§ Task goal: Exactly retype the lines of the material from its first line to the line with "Task: Click on the Perché Desys", including both.

Data supplied: Begin

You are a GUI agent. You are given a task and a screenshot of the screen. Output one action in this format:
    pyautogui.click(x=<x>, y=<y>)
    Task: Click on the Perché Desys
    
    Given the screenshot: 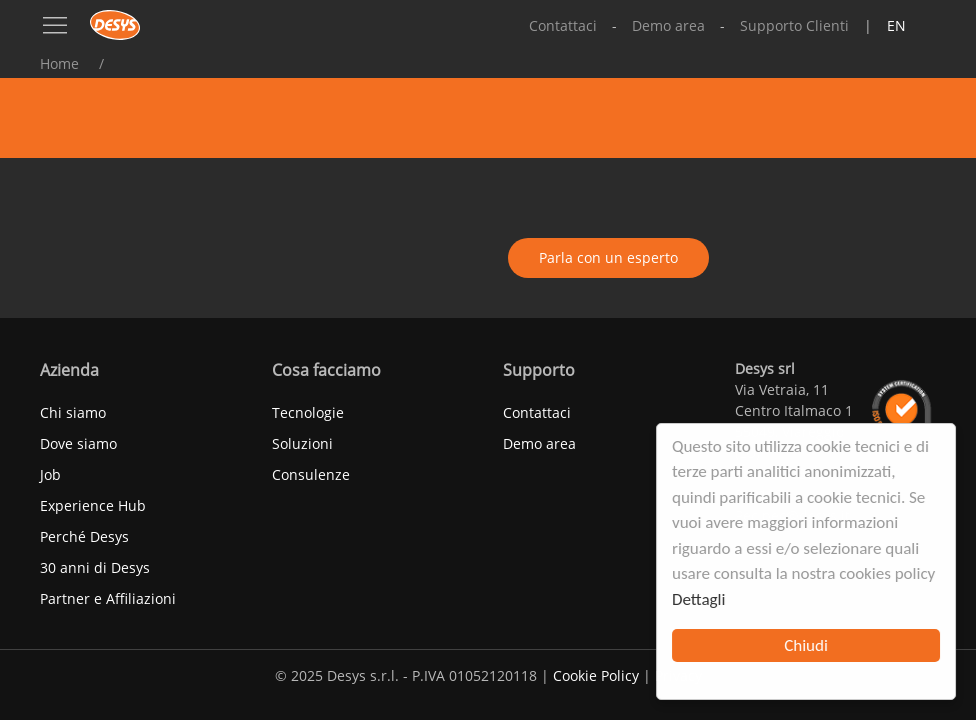 What is the action you would take?
    pyautogui.click(x=84, y=536)
    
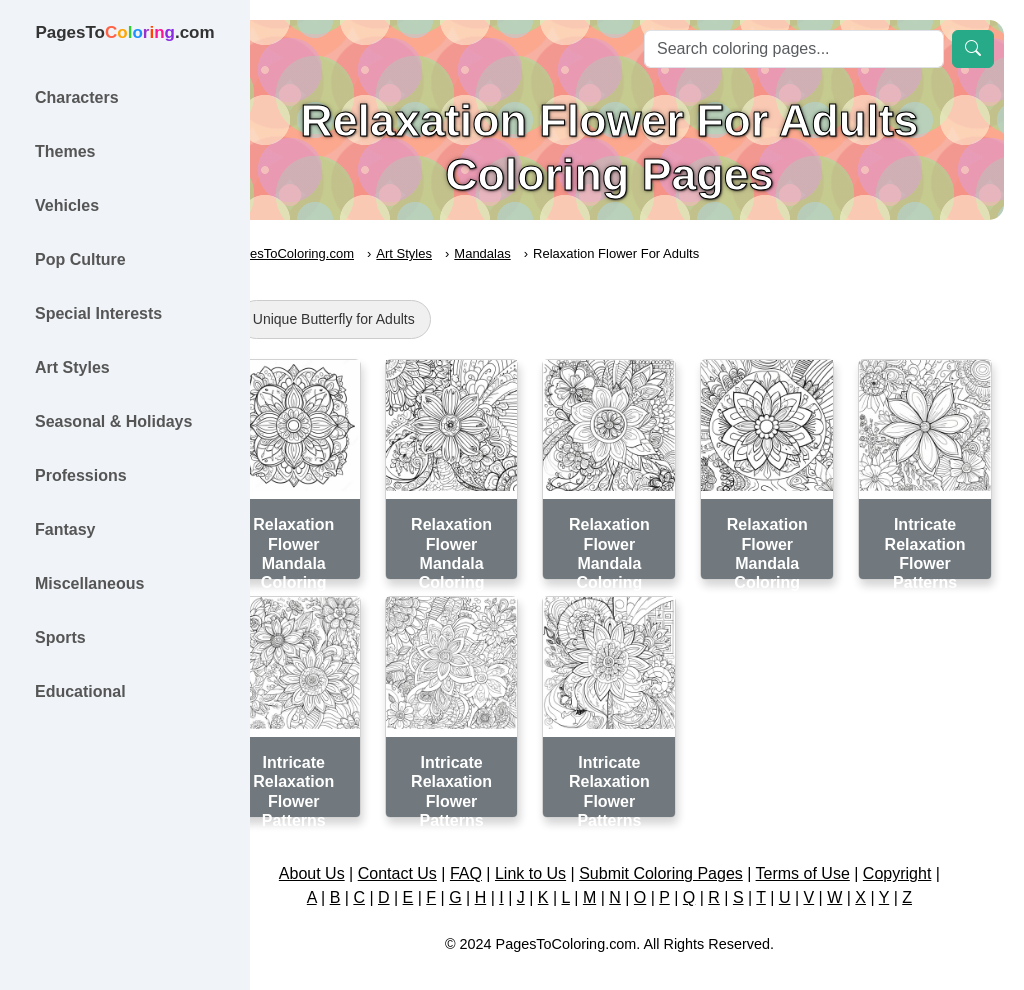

Data supplied: End

§ Result of this exercise:
You are a GUI agent. You are given a task and a screenshot of the screen. Output one action in this format:
    pyautogui.click(x=<x>, y=<y>)
    Task: Click on the Perché Desys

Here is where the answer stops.